The Crash is a 1932 American pre-Code drama film directed by William Dieterle. The film is based on the 1932 novel Children of Pleasure written by Larry Barretto, and stars Ruth Chatterton as a luxury-loving wife devastated by the Wall Street crash of 1929.

Plot
Linda Gault comes from a poverty-stricken family and is determined never to be poor again. She is now a philandering elitist who casually seduces men for their money. Her stockbroker husband Geoffrey has found out about his wife's infidelities, and  encourages her to collect investment recommendations from her latest lover, high-profile financier John Fair. Linda is unamused with her husband's desire, claiming that finances have killed their loving marriage. Nevertheless, she does as her husband asks, and afterwards feels ashamed about it.

Having tired of Fair, she breaks off their affair. Unaware of this, Geoffrey insists she get the latest inside information from Fair, as the stock market is behaving very strangely. Suspicious of Linda's rapid about face, Fair refuses to tell her anything. Not wanting to admit that she was unable to charm her ex-lover, Linda lies to her husband, telling him the market will rise. As a result, Geoffrey loses all of his money in the Wall Street Crash of 1929. Unwilling to deal with being impoverished, Linda persuades her husband to pay for her extended stay in Bermuda, using some of the money he needs to try to recover.

There, she is romanced by Ronnie Sanderson, an Australian sheep rancher.

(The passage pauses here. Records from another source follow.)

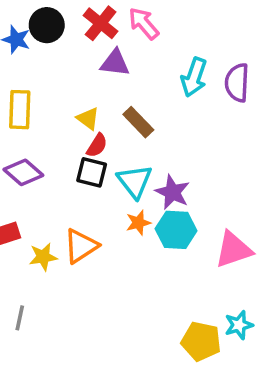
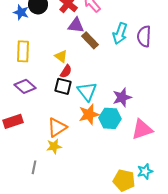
brown rectangle: (138, 122) -> (90, 40), moved
purple star: (172, 192) -> (122, 97), moved, turned 30
orange star: (138, 223) -> (89, 114), size x1.5
yellow star: (43, 257) -> (54, 146), moved
gray line: (20, 318) -> (34, 167), moved

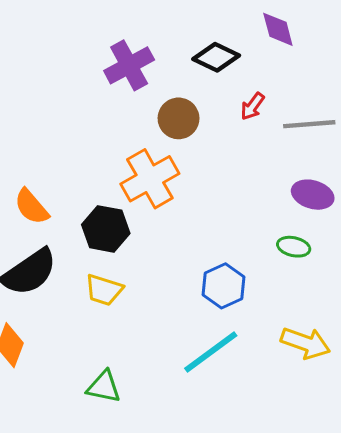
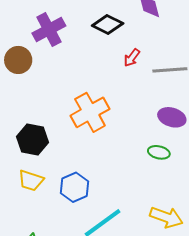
brown circle: (179, 118) -> (18, 60), moved
orange cross: (150, 179) -> (90, 112), moved
blue hexagon: (223, 286) -> (75, 187), moved

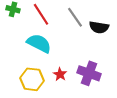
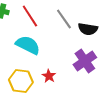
purple cross: (89, 73) -> (85, 61), moved, turned 35

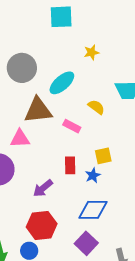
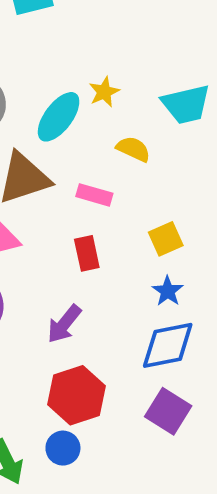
yellow star: (91, 52) -> (104, 92), moved
red rectangle: (70, 165) -> (87, 253), moved
blue star: (93, 175) -> (168, 291), moved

Ronnie proposes that Linda live with him in Australia, but she hesitates to, feeling Australia has nothing to offer her. However, when she learns about her husband having become broke, she is eager to profit from Ronnie in every way possible. Linda is able to manipulate Ronnie into falling for her and he expresses his interest in marrying her if she first returns to New York City to divorce her husband.

Once in New York and announcing the divorce, Geoffrey reacts in laughter, telling her she will never marry a sheep rancher. Meanwhile, Linda's maid Celeste steals Linda's jewelry to save her boyfriend Arthur from jail. Linda now realizes she is completely broke and lands a job as a clothing store's clerk. She is surprised by a visit from Ronnie, who insists on taking her to Australia immediately. Geoffrey, who is not willing to let go his wife, warns Ronnie about Linda's spoiled character, but Ronnie does not feel threatened.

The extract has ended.